→ INSTRUCTIONS TO FOLLOW
Tally every line of the records below that includes "rośliny", and reply with the total alone.

→ DATA IN THIS EXERCISE
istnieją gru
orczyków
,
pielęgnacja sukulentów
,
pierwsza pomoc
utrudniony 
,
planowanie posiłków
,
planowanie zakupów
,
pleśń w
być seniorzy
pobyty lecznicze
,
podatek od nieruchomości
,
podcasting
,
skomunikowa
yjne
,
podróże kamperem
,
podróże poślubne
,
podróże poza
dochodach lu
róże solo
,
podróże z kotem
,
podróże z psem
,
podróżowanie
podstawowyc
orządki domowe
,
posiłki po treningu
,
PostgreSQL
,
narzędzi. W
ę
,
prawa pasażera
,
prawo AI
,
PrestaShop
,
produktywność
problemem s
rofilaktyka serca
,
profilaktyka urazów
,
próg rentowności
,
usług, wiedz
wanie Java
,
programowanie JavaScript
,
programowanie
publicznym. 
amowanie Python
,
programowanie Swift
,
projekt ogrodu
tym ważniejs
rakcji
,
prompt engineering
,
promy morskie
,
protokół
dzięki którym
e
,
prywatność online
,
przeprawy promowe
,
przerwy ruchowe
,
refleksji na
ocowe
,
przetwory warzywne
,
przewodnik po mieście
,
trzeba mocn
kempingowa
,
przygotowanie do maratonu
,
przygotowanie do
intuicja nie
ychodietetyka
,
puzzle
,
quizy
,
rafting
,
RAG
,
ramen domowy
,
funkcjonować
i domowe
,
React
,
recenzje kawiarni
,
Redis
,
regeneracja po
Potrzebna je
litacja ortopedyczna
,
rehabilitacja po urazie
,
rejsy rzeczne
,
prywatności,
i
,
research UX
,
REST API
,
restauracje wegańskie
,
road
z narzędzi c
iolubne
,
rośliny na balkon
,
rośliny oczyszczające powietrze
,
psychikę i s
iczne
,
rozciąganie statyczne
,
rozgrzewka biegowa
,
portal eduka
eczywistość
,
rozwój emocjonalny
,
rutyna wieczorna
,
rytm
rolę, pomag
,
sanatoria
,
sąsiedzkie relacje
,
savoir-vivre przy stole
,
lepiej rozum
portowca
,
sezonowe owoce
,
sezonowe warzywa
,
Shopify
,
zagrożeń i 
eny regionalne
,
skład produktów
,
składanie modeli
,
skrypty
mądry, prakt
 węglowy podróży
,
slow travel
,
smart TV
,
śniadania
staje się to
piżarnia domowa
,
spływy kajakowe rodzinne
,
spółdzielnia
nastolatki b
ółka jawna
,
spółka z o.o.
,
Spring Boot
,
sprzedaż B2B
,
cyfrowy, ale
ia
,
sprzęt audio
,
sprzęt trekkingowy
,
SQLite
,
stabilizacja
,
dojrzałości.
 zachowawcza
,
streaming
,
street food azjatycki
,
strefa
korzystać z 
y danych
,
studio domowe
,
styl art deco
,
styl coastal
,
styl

→ TASK RESULT
2